Realidade nos demais órgãos – O transcorrer do debate deixou patente que o assédio moral não é exclusividade da PF. Funcionários do Itamaraty queixavam-se do não cumprimento da legislação trabalhista em alguns países e de assédios sexuais praticados por superiores. “O tempo de Casa Grande e Senzala precisa ficar para trás, bem como a ditadura que não permite ao funcionário denunciar os abusos”, registrou a presidente da Associação Internacional dos Funcionários Servidores Locais do MRE no Mundo (Aflex), Claudia Regina Siano Rajecki.

Outra participação de destaque foi a do presidente do Sindicato Nacional dos Trabalhadores de Pesquisa e Desenvolvimento Agropecuário (Sinpaf), Vicente Almeida, que apresentou vídeo registrando as condições precárias a que funcionários da instituição se sujeitam no trabalho rural. “Estou sendo processado por ter feito essa denúncia e corro o risco de ficar oito anos preso.

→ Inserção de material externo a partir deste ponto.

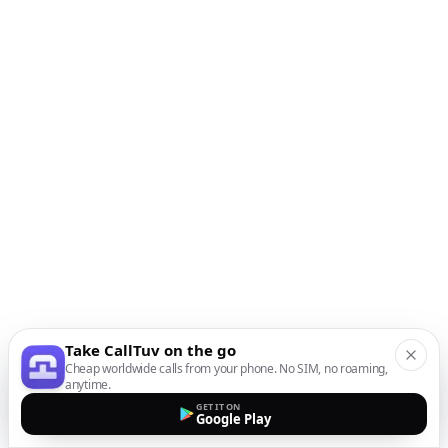
Take CallTuv on the go
Cheap worldwide calls from your phone. No SIM, no roaming,
anytime.
GET IT ON
Google Play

Tentaram nos calar, mas exibir este vídeo aqui é a nossa resposta!”, desabafou em prantos. Na avaliação dele, a luta por dignidade compensa o risco de prisão. “Cumpriria essa pena com muito orgulho!”

Também participaram da audiência o ministro da Comissão de Ética do Ministério das Relações Exteriores (MRE), Adriano Silva Pucci; o presidente do Sindicato Nacional dos Servidores do Ministério das Relações Exteriores (SindItamaraty), Alexey Van Der Broocke; e o diretor geral da Associação Nacional dos Petroleiros Pedevistas, Valdemar Moreira da Silva Filho. O microfone foi aberto à participação popular e diversas outras categorias registraram suas reclamações.

Diante das diversas queixas femininas de assédio moral e sexual, a presidente do SINPECPF convocou as mulheres a “gritar” em sinal de protesto. “Ainda hoje muitos homens tentam ignorar a voz das mulheres. Não podemos abaixar o tom diante desses abusos”.

Para o senador Paulo Paim (PT/RS), idealizador do debate, a discussão foi extremamente proveitosa. “As autoridades devem fazer um mea culpa, passando a ouvir os apelos da sociedade com mais atenção”, admitiu em referência ao clima de protestos que tomou conta do país nos últimos dias.

Como encaminhamento, ele se comprometeu a acelerar a tramitação de projetos que penalizam o assédio moral no serviço público, solicitando ainda que as entidades de classe ouvidas se reúnam para formalizar documento com as reivindicações dos servidores.